The Joy Of Sweat
Sarah Everts W.W. Norton £19.99
It is the ultimate temperaturecontrol system, essential to our survival as a species but little understood. We can each release up to ten litres of the stuff every day. It can be a source of shame, embarrassment and discomfort, and in order to combat it we spend tens of billions every year on antiperspirants and deodorants. Welcome to the world of sweat.
The top note found in armpit aroma, apparently, is either a marriage between ripe tropical fruit and onion or a rancid, goat-like stench with a hint of stinky cheese. There is even such a thing as the smell of fear. The first trademarked deodorant – Mum – launched in 1888. There are three million saunas in
Finland for a population of five million. Who knew?
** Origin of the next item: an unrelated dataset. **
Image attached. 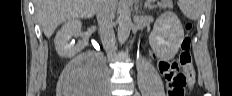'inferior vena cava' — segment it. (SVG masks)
Segmentation results:
<instances>
[{"mask_svg":"<svg viewBox=\"0 0 232 96\" xmlns=\"http://www.w3.org/2000/svg\"><path fill=\"white\" fill-rule=\"evenodd\" d=\"M116 0H98L96 8L99 32L104 49L109 56L115 51V34L113 19L115 17Z\"/></svg>","mask_w":232,"mask_h":96,"instance_id":"obj_1","label":"inferior vena cava"}]
</instances>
Sarah Everts, a science journalist, takes us on a global tour of the sweat industry: from a smell dating event in Moscow’s Gorky Park to ‘sauna theatre’ in Amsterdam, and Berlin, where she meets an odour artist who can recreate historical smells – First World War trenches anyone? At Sheffield University she discovers the developing world of forensic sweat fingerprinting and, at the London Museum, the fashion curator enlightens her about the problems of historical sweat stains.
Everts has charm and enthusiasm, writes breezily and, along the way, effectively debunks a number of enduring myths: women do not ‘merely glow’; ‘sweating like a pig’ is a complete misnomer; saunas do not detox (they are good for your heart); the sports-drink industry is, unsurprisingly, largely a triumph of marketing over substance.
What it all adds up to, I’m not entirely sure, but this journey through one of the more arcane areas of human biology is fun, entertaining and full of interesting facts, whatever your levels of hidrosis.